Gender socialization is a more focused form of socialization, through which individuals take on gendered qualities and characteristics and learn what the society expects of them as males and females. Family, education system, peers, media and religion are generally considered to be the major agents of gender socialization that have a great influence upon the lives of individuals. Gender issues and bias in education are critical concerns that women across the world face. It is predominant in all aspects of education such as enrolment and retention, curriculum, classroom exercises, teacher-student interaction, disciplinary practices, play provisions, seating arrangements, assigning of roles and responsibilities, perceptions of parents and teachers etc. Access to education is a fundamental right of both women and men and the right to free and compulsory primary education, without discrimination has been reaffirmed in all major international human rights rules.

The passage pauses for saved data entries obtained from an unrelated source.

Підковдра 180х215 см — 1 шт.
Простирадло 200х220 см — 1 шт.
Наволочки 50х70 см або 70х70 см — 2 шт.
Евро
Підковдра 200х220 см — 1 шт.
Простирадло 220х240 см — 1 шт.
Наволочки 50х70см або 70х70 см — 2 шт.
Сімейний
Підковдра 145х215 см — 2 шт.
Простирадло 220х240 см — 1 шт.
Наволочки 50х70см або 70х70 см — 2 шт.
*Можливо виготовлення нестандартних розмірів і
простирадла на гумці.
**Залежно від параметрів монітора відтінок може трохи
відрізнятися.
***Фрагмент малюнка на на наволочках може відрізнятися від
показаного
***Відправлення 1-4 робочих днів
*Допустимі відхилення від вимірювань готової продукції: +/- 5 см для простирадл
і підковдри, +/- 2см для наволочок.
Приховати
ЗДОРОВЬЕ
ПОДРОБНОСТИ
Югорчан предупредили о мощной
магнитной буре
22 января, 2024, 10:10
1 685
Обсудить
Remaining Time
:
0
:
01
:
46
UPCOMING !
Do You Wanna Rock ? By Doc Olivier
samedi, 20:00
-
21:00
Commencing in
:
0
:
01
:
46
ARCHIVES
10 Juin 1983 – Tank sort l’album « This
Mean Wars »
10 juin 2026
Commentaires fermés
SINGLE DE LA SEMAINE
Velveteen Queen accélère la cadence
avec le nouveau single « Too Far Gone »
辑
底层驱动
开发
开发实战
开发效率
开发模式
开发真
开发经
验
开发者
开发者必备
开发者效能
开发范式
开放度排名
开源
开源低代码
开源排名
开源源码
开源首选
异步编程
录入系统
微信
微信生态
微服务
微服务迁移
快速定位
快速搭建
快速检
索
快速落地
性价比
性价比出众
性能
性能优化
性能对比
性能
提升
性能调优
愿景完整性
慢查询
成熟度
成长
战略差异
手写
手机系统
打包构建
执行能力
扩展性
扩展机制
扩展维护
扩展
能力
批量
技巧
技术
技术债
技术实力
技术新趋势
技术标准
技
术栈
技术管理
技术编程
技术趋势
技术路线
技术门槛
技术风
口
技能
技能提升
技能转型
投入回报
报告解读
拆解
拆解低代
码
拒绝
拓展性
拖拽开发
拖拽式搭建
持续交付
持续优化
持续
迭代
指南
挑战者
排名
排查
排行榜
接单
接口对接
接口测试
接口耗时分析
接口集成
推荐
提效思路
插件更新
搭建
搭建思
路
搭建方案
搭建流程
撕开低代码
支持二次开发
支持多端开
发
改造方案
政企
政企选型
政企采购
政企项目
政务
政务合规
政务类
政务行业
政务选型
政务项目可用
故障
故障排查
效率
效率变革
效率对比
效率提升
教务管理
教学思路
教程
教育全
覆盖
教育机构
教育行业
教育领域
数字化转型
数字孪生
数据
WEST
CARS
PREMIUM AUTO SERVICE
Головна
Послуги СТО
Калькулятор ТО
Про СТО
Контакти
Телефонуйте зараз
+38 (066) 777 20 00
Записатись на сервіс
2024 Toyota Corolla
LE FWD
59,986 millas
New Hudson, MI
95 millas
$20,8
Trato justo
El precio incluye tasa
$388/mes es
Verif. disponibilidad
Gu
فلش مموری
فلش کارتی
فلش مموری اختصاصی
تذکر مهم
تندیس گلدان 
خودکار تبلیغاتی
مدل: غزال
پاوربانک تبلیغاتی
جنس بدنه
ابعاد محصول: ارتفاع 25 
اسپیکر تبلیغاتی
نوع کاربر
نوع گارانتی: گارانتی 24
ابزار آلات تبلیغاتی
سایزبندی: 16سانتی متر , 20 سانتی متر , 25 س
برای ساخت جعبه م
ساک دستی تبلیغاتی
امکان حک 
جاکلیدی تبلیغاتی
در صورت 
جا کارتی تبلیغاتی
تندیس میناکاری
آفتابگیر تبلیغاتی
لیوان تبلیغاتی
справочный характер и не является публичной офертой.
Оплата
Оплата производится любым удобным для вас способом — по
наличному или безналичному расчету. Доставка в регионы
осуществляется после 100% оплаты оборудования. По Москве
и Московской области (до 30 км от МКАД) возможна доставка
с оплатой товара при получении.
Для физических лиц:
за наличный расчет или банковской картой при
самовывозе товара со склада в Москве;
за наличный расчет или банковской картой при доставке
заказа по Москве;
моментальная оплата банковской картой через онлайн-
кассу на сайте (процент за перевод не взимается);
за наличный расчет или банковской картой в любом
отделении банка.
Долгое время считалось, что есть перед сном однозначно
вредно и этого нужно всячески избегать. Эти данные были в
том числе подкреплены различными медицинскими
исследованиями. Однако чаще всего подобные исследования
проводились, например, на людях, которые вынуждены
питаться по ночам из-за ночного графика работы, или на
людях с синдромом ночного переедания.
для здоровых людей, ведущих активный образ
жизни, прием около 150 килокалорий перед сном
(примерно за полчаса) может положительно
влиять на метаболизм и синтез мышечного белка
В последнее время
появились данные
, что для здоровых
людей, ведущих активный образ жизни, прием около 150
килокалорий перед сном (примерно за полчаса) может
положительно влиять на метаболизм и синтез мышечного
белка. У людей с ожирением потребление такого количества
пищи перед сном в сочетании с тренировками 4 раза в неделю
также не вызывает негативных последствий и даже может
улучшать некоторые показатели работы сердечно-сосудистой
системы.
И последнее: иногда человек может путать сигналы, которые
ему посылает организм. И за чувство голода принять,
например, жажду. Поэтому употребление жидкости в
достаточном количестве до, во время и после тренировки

Schools are expected to cater to the physical, mental and emotional development of children through varied curricular components. Development of proper attitudes and values required for a gender just society forms an inevitable objective of education.But across the world, schooling has not always fulfilled its potential as a change agent capable of challenging existing gender inequalities. However, gender equality in schools is central to achieving rights of not only access but participation, recognition and valuing of all children. It is also integral to improving the quality of education bringing in democracy in the classroom as democratic learning is based on gender equality and quality education. However, assumptions about what is appropriate for boys and girls to learn often undermine aspirations for equality in pedagogy. Historical and geographical contexts play a crucial role in shaping these assumptions and creating the conditions in which an agenda for gender equality does or does not develop.

Key Terms in this Chapter

Play Provisions: Play space, play item, play time, etc. allotted for girls and boys in the school.

Secondary School: C lasses from 8 th to 10 th standard of Indian schools.

Gender Role Perception: Notions regarding the social role encompassing a range of behaviors, attitudes and responsibilities that are generally considered acceptable, appropriate, or desirable for each gender.

Gender Stereotypes: Widely held beliefs/images about men and women passed from generation to generation, through socialization.

NCERT: National Council of Educational Research and Training is the apex government body of India that governs, guides and assists the school education institutions for their qualitative improvement.

Primary School: Classes from 1 st to 4 th standard of Indian schools.

Disciplinary Practices: The rules/regulations and practices adopted by the schools for correcting behavioral problems of students.

Gender Division of Labor: Division of jobs and responsibilities based on gender without considering individual abilities or interests or aptitudes of men and women.

Drop Out: The phenomenon of student discontinuing education without completing the predetermined term/level.